A machine learning-based risk prediction framework for atypical hyperplasia and endometrial cancer in postmenopausal women.
Authors
Affiliations (4)
Affiliations (4)
- Department of Obstetrics and Gynecology, People's Hospital of Henan University, Henan Provincial People's Hospital, Zhengzhou, Henan, China.
- Department of Gynecology, Henan Provincial People's Hospital, 7 Weiwu Road, Jinshui District, Zhengzhou, 450003, Henan, China.
- Department of Obstetrics and Gynecology, Zhengzhou University People's Hospital, Henan Provincial People's Hospital, Zhengzhou, Henan, China.
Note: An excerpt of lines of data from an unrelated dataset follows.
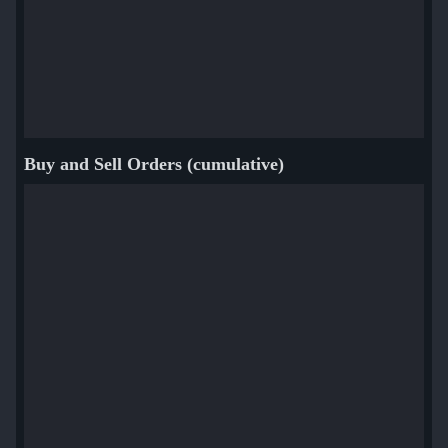
Buy and Sell Orders (cumulative)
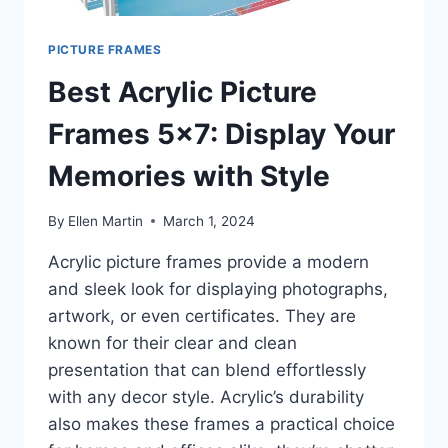
PICTURE FRAMES
Best Acrylic Picture
Frames 5×7: Display Your
Memories with Style
By
Ellen Martin
March 1, 2024
Acrylic picture frames provide a modern
and sleek look for displaying photographs,
artwork, or even certificates. They are
known for their clear and clean
presentation that can blend effortlessly
with any decor style. Acrylic’s durability
also makes these frames a practical choice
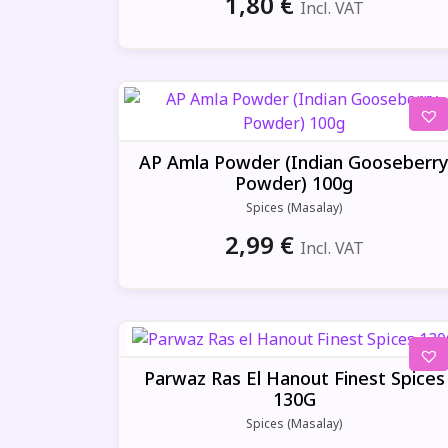
1,80
€
Incl. VAT
AP Amla Powder (Indian Gooseberr
Powder) 100g
Spices (Masalay)
2,99
€
Incl. VAT
Parwaz Ras El Hanout Finest Spices
130G
Spices (Masalay)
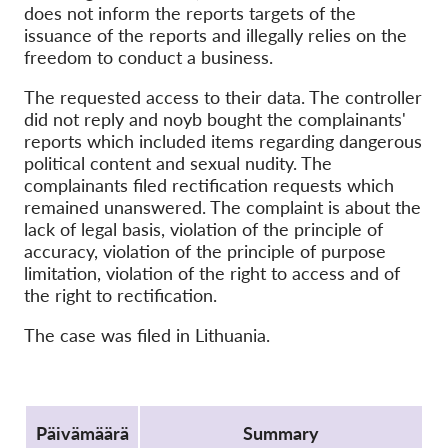
OnionShare
does not inform the reports targets of the
issuance of the reports and illegally relies on the
Media
freedom to conduct a business.
Yhteystiedot
The requested access to their data. The controller
did not reply and noyb bought the complainants'
GDPRhub
reports which included items regarding dangerous
political content and sexual nudity. The
complainants filed rectification requests which
remained unanswered. The complaint is about the
lack of legal basis, violation of the principle of
accuracy, violation of the principle of purpose
limitation, violation of the right to access and of
the right to rectification.
The case was filed in Lithuania.
Protocol
Päivämäärä
Summary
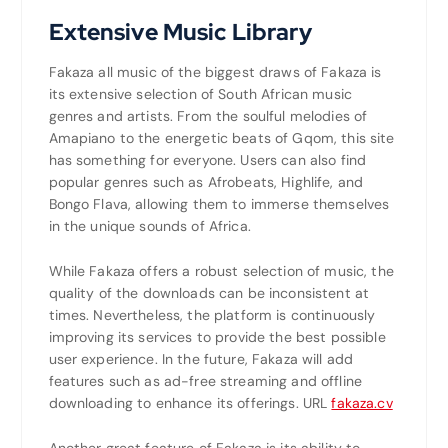
Extensive Music Library
Fakaza all music
of the biggest draws of Fakaza is
its extensive selection of South African music
genres and artists. From the soulful melodies of
Amapiano to the energetic beats of Gqom, this site
has something for everyone. Users can also find
popular genres such as Afrobeats, Highlife, and
Bongo Flava, allowing them to immerse themselves
in the unique sounds of Africa.
While Fakaza offers a robust selection of music, the
quality of the downloads can be inconsistent at
times. Nevertheless, the platform is continuously
improving its services to provide the best possible
user experience. In the future, Fakaza will add
features such as ad-free streaming and offline
downloading to enhance its offerings. URL
fakaza.cv
Another great feature of Fakaza is its ability to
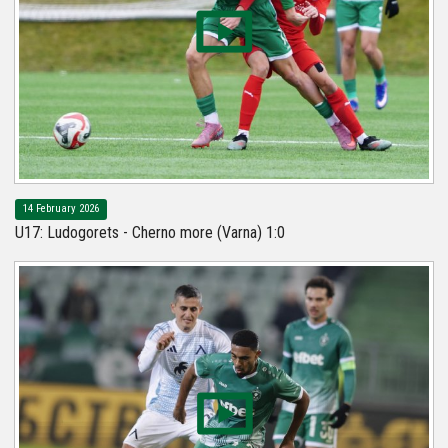
14 February 2026
U17: Ludogorets - Cherno more (Varna) 1:0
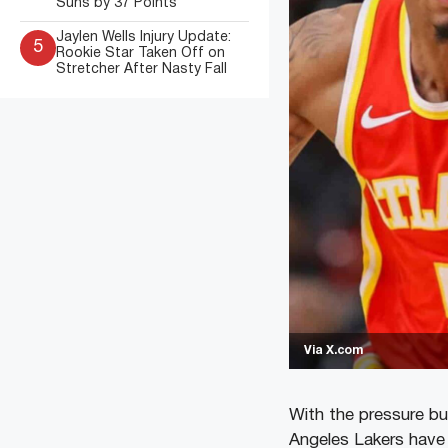
Suns by 37 Points
Jaylen Wells Injury Update:
5
Rookie Star Taken Off on
Stretcher After Nasty Fall
Via X.com
With the pressure bu
Angeles Lakers have r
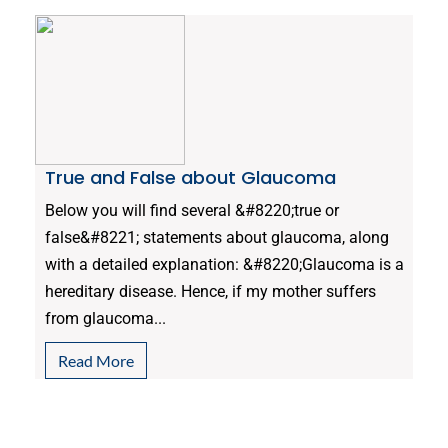
True and False about Glaucoma
Below you will find several &#8220;true or
false&#8221; statements about glaucoma, along
with a detailed explanation: &#8220;Glaucoma is a
hereditary disease. Hence, if my mother suffers
from glaucoma...
Read More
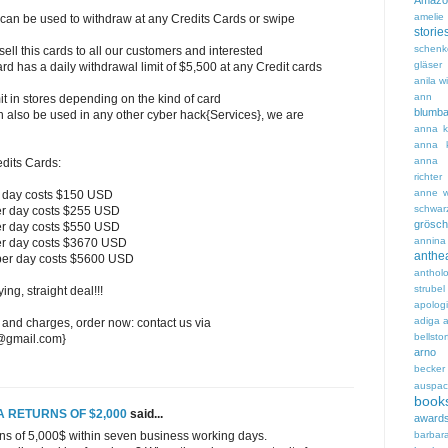
Amazo
amelie 
 can be used to withdraw at any Credits Cards or swipe
storie
schenk
l this cards to all our customers and interested
gläser
rd has a daily withdrawal limit of $5,500 at any Credit cards
anila w
ann 
t in stores depending on the kind of card
blumb
n also be used in any other cyber hack{Services}, we are
anna ka
anna k
anna 
redits Cards:
richter
anne w
r day costs $150 USD
schwar
er day costs $255 USD
grösch
er day costs $550 USD
annin
er day costs $3670 USD
ant
per day costs $5600 USD
anthol
strubel
ng, straight deal!!!
apolog
adiga
a
 and charges, order now: contact us via
bellstor
7@gmail.com}
arno 
becker
auspac
book
A RETURNS OF $2,000
said...
award
barbar
rns of 5,000$ within seven business working days.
- Department of Gynecology, Henan Provincial People's Hospital, 7 Weiwu Road, Jinshui District, Zhengzhou, 450003, Henan, China. [email protected].
Abstract
This study aimed to develop and internally validate a machine learning-based model for predicting endometrial malignancy, defined as atypical hyperplasia or endometrial cancer (AH/EC), in postmenopausal women, integrating routinely available clinical, ultrasound, and laboratory features to support individualized diagnostic triage and potentially reduce unnecessary invasive diagnostic procedures in low-risk patients. This retrospective, single-center study included 858 postmenopausal women who underwent endometrial histopathological evaluation at Henan Provincial People's Hospital between February 2022 and September 2025. The cohort was randomly divided into a training set (70%, n = 602) and a validation set (30%, n = 256). Feature selection was performed in the training cohort using univariate analysis (P < 0.001), LASSO regression with the λ₁se criterion, and the Boruta algorithm. Nine supervised machine learning models were developed in the training cohort and evaluated in the validation cohort. Model performance was assessed based on discrimination (area under the receiver operating characteristic curve [AUC], sensitivity, specificity, F1 score), calibration (Brier score, calibration curves), and clinical utility (decision curve analysis). SHAP was applied to interpret the optimal model, and a nomogram was constructed based on the Logistic Regression model. A total of 155 patients (18.1%) were diagnosed with AH/EC. Six predictors were retained for model development: Endometrial thickness, Postmenopausal bleeding, Presence of blood flow signal, CA19-9, CA125, and Lesion outline regularity. In the validation cohort, the Neural Network model showed the highest AUC (0.840, 95% CI: 0.770-0.909), comparable to Logistic Regression (AUC 0.838, 95% CI: 0.768-0.908), with higher sensitivity (0.739 vs. 0.674) and similar calibration (Brier score 0.099 for both models). Both models showed acceptable validation performance. A prediction framework based on routinely obtainable clinical, ultrasound, and laboratory variables may support personalized risk assessment in postmenopausal women undergoing diagnostic evaluation for suspected endometrial lesions. Further multicenter external validation and prospective studies are needed to confirm its generalizability and clinical applicability.